-------- Data supplied
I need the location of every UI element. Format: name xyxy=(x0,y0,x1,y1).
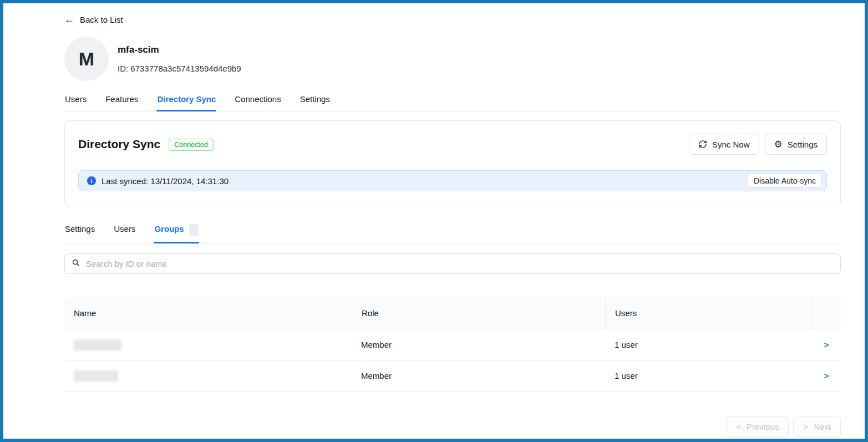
profile-meta: mfa-scim ID: 6733778a3c57413594d4e9b9 xyxy=(118,44,241,73)
tab-users[interactable]: Users xyxy=(64,94,87,111)
card-actions: Sync Now ⚙ Settings xyxy=(689,134,827,155)
redacted-group-name xyxy=(74,370,118,382)
subtab-groups[interactable]: Groups xyxy=(154,224,199,243)
last-synced-text: Last synced: 13/11/2024, 14:31:30 xyxy=(101,176,229,186)
directory-sync-card: Directory Sync Connected Sync Now xyxy=(64,120,841,206)
group-role-cell: Member xyxy=(352,360,605,391)
avatar: M xyxy=(64,37,109,81)
row-open-cell[interactable]: > xyxy=(812,329,841,360)
row-open-cell[interactable]: > xyxy=(812,360,841,391)
table-row[interactable]: Member 1 user > xyxy=(64,329,841,360)
table-header-row: Name Role Users xyxy=(64,297,841,329)
gear-icon: ⚙ xyxy=(774,140,783,149)
app-window: ← Back to List M mfa-scim ID: 6733778a3c… xyxy=(0,0,868,442)
settings-label: Settings xyxy=(788,140,818,149)
tab-directory-sync[interactable]: Directory Sync xyxy=(156,94,216,111)
next-page-button[interactable]: > Next xyxy=(793,416,841,437)
subtab-settings[interactable]: Settings xyxy=(64,224,95,243)
group-users-cell: 1 user xyxy=(605,360,812,391)
group-name-cell xyxy=(64,360,352,391)
groups-table: Name Role Users Member 1 user > Member 1… xyxy=(64,297,841,392)
chevron-right-icon[interactable]: > xyxy=(824,340,829,349)
column-header-name: Name xyxy=(64,297,352,329)
sync-now-button[interactable]: Sync Now xyxy=(689,134,759,155)
card-title: Directory Sync xyxy=(78,138,160,151)
next-label: Next xyxy=(814,422,831,431)
sync-settings-button[interactable]: ⚙ Settings xyxy=(765,134,827,155)
subtab-groups-label: Groups xyxy=(154,224,184,233)
subtab-users[interactable]: Users xyxy=(113,224,136,243)
status-badge: Connected xyxy=(169,139,213,151)
column-header-actions xyxy=(812,297,841,329)
chevron-right-icon[interactable]: > xyxy=(824,371,829,380)
back-to-list-link[interactable]: ← Back to List xyxy=(64,14,123,24)
back-arrow-icon: ← xyxy=(64,14,74,24)
page-content: ← Back to List M mfa-scim ID: 6733778a3c… xyxy=(64,3,841,437)
sub-tab-bar: Settings Users Groups xyxy=(64,224,841,243)
redacted-group-name xyxy=(74,339,121,350)
groups-count-badge-redacted xyxy=(189,224,199,236)
previous-page-button[interactable]: < Previous xyxy=(726,416,789,437)
column-header-users: Users xyxy=(605,297,812,329)
sync-icon xyxy=(698,140,707,149)
back-link-label: Back to List xyxy=(80,15,123,24)
group-name-cell xyxy=(64,329,352,360)
table-row[interactable]: Member 1 user > xyxy=(64,360,841,391)
last-synced-banner: i Last synced: 13/11/2024, 14:31:30 Disa… xyxy=(78,170,827,191)
app-id-value: ID: 6733778a3c57413594d4e9b9 xyxy=(118,64,241,73)
card-title-group: Directory Sync Connected xyxy=(78,138,214,151)
main-tab-bar: Users Features Directory Sync Connection… xyxy=(64,94,841,111)
chevron-right-icon: > xyxy=(803,422,808,431)
search-input[interactable] xyxy=(85,258,834,269)
chevron-left-icon: < xyxy=(736,422,741,431)
search-icon xyxy=(72,258,80,269)
sync-now-label: Sync Now xyxy=(712,140,750,149)
tab-connections[interactable]: Connections xyxy=(234,94,281,111)
search-bar[interactable] xyxy=(64,253,841,274)
disable-autosync-button[interactable]: Disable Auto-sync xyxy=(748,174,822,188)
tab-settings[interactable]: Settings xyxy=(300,94,331,111)
tab-features[interactable]: Features xyxy=(105,94,139,111)
previous-label: Previous xyxy=(747,422,779,431)
info-icon: i xyxy=(87,176,96,185)
group-users-cell: 1 user xyxy=(605,329,812,360)
app-profile-header: M mfa-scim ID: 6733778a3c57413594d4e9b9 xyxy=(64,37,841,81)
group-role-cell: Member xyxy=(352,329,605,360)
page-title: mfa-scim xyxy=(118,44,241,55)
column-header-role: Role xyxy=(352,297,605,329)
card-header: Directory Sync Connected Sync Now xyxy=(65,121,840,155)
pagination: < Previous > Next xyxy=(64,416,841,437)
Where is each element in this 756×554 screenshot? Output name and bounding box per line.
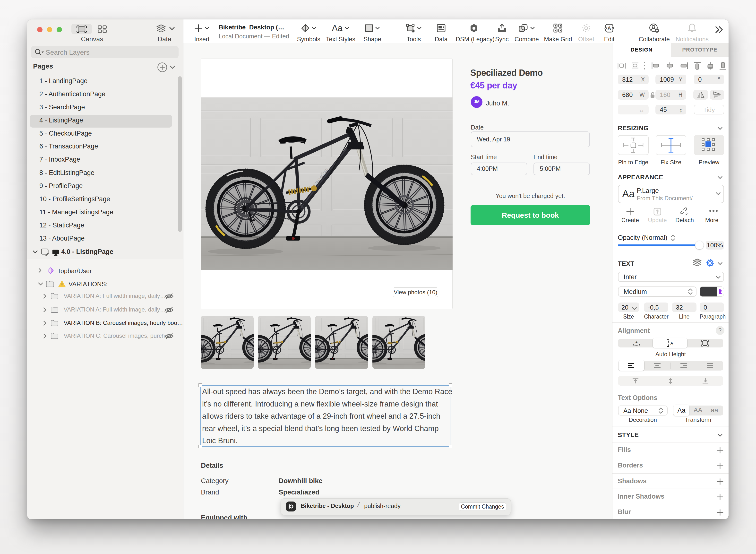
svg-text:A: A — [635, 340, 638, 344]
svg-text:A: A — [671, 341, 673, 345]
svg-text:A: A — [607, 25, 611, 31]
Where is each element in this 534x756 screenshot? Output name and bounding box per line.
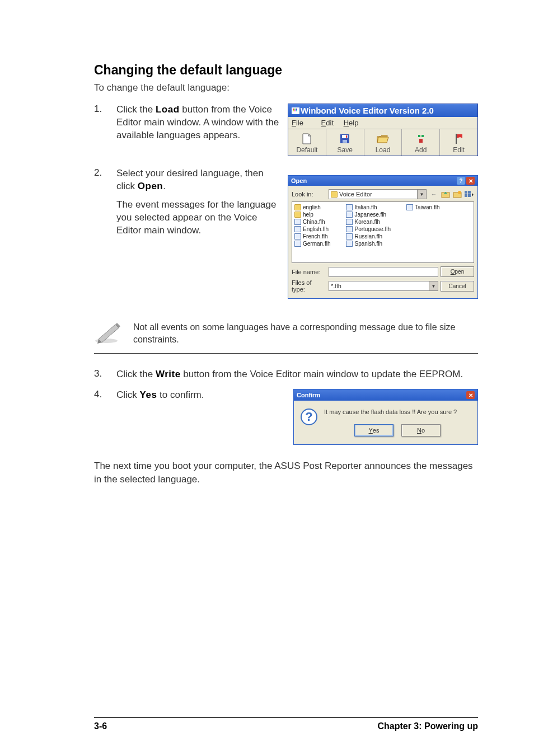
----------------
What you are asked to do:
Copy each line of the data above that holds "search".

Result of this exercise:
search-input[interactable] xyxy=(85,258,834,269)
search-icon xyxy=(72,258,80,269)
search-bar[interactable] xyxy=(64,253,841,274)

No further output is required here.